Socio-demographic risk factors for alcohol and drug dependence: the 10-year follow-up of the national comorbidity survey.

National Scientific Research Center (CNRS 5231), Bordeaux, France.
Addiction (Impact Factor: 4.6). 07/2009; 104(8):1346-55. DOI: 10.1111/j.1360-0443.2009.02622.x
Source: PubMed

ABSTRACT Continued progress in etiological research and prevention science requires more precise information concerning the specific stages at which socio-demographic variables are implicated most strongly in transition from initial substance use to dependence. The present study examines prospective associations between socio-demographic variables and the subsequent onset of alcohol and drug dependence using data from the National Comorbidity Survey (NCS) and the NCS Follow-up survey (NCS-2).
The NCS was a nationally representative survey of the prevalence and correlates of DSM-III-R mental and substance disorders in the United States carried out in 1990-2002. The NCS-2 re-interviewed a probability subsample of NCS respondents a decade after the baseline survey.
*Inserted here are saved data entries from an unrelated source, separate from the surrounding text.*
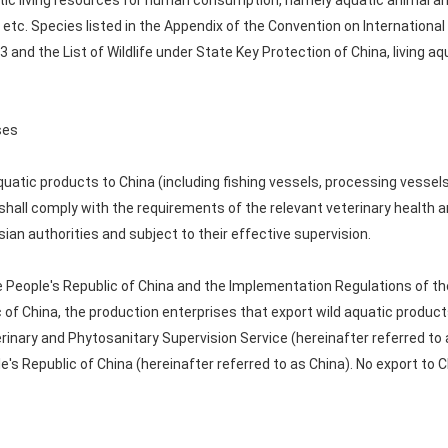
atic living resources for human consumption, namely aquatic animal an
etc. Species listed in the Appendix of the Convention on Internationa
 and the List of Wildlife under State Key Protection of China, living a
ses
quatic products to China (including fishing vessels, processing vessel
shall comply with the requirements of the relevant veterinary health a
an authorities and subject to their effective supervision.
e People's Republic of China and the Implementation Regulations of th
 of China, the production enterprises that export wild aquatic produ
rinary and Phytosanitary Supervision Service (hereinafter referred to 
s Republic of China (hereinafter referred to as China). No export to C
Baseline NCS socio-demographic characteristics and substance use history were examined as predictors of the first onset of DSM-IV alcohol and drug dependence in the NCS-2.
A total of 5001 NCS respondents were re-interviewed in the NCS-2 (87.6% of baseline sample).
Aggregate analyses demonstrated significant associations between some baseline socio-demographic variables (young age, low education, non-white ethnicity, occupational status) but not others (sex, number of children, residential area) and the subsequent onset of DSM-IV alcohol or drug dependence. However, conditional models showed that these risk factors were limited to specific stages of baseline use. Moreover, many socio-demographic variables that were not significant in the aggregate analyses were significant predictors of dependence when examined by stage of use.
The findings underscore the potential for socio-demographic risk factors to have highly specific associations with different stages of the substance use trajectory.